Lieu de promenade et pédagogique bien connu des Amiénois, le Jardin des Plantes d’Amiens cache pourtant une grande activité quotidienne en hiver, souvent invisible pour le public. Pour en comprendre les rouages, Charles Saint-Solieux, technicien au Jardin des Plantes d'Amiens, et responsable du site ainsi que de l'équipe botanique, nous a montré l'envers du décor de ce haut lieu amiénois.

En cette période de l’année, même en plein hiver, dans les coulisses du Jardin des Plantes, l’activité ne s’arrête jamais : "Durant cette période de l'année, tout le monde s'active pour prendre soin des plantes : à l'extérieur il y a un peu de boulot et à l'intérieur il y a plus de boulot, et ce sont des choses qui ne sont pas forcément accessibles au public" nous livre Charles. Derrière les plantes et les serres, c’est tout un travail de précision qui se met en place.
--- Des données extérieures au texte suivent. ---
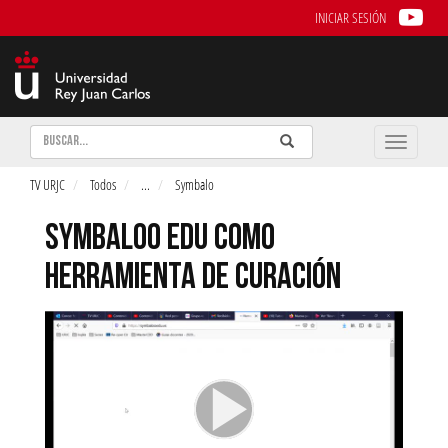
INICIAR SESIÓN
Buscar
Enviar
Buscar
Toggle
naviga
TV URJC
Todos
...
Symbalo
SYMBALOO EDU COMO
HERRAMIENTA DE CURACIÓN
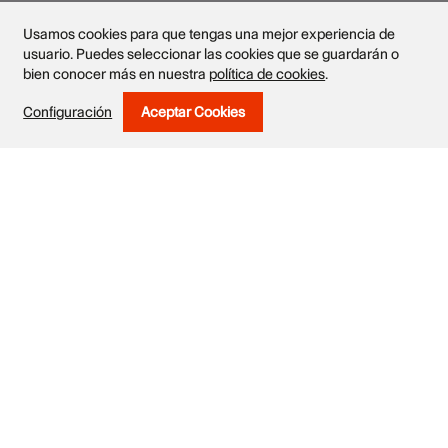
Usamos cookies para que tengas una mejor experiencia de
usuario. Puedes seleccionar las cookies que se guardarán o
bien conocer más en nuestra
política de cookies
.
Obras
Configuración
Aceptar Cookies
Withdraw Consent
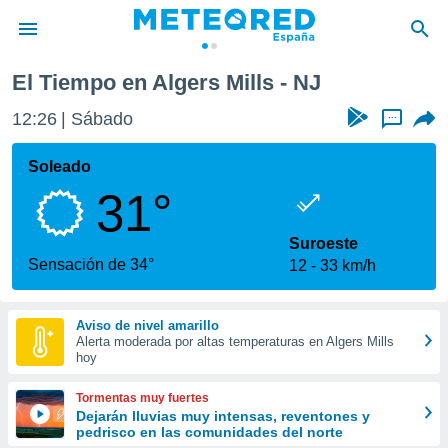
El Tiempo en Algers Mills - NJ
privacidad
12:26
Sábado
...
o de
tiempo.com)
borado por
Soleado
es para
31°
ue la
 que se
e calidad.
Suroeste
eder a este
Sensación de 34°
12
33 km/h
ediante las
opciones:
Aviso de nivel amarillo
ookies y
Alerta moderada por altas temperaturas en Algers Mills
e forma
hoy
d digital
Tormentas muy fuertes
ada, basada
Dejarán lluvias muy intensas, reventones y
pedrisco en las comunidades del norte
mación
Une équipe passionnée au service des plantes

Technicien botaniste depuis huit ans, Charles travaille au sein d’une équipe de cinq personnes : trois jardiniers, un animateur nature et lui-même. Leur quotidien est rythmé par une grande diversité de missions, qui fait toute la richesse du métier. "Ce qui fait le charme de mon métier, nous dit Charles, c'est que chaque jour et année est différent, et effectivement sur l'année et sur les cycles saisonniers, on a énormément de jobs différents."

En ce moment, l’équipe est notamment mobilisée autour d’un travail minutieux : le tri et le nettoyage des graines récoltées directement dans le jardin. Ces semences sont issues des productions et des collections botaniques du site, et constituent une ressource précieuse pour la conservation et le partage des espèces — mais nous y reviendrons plus tard !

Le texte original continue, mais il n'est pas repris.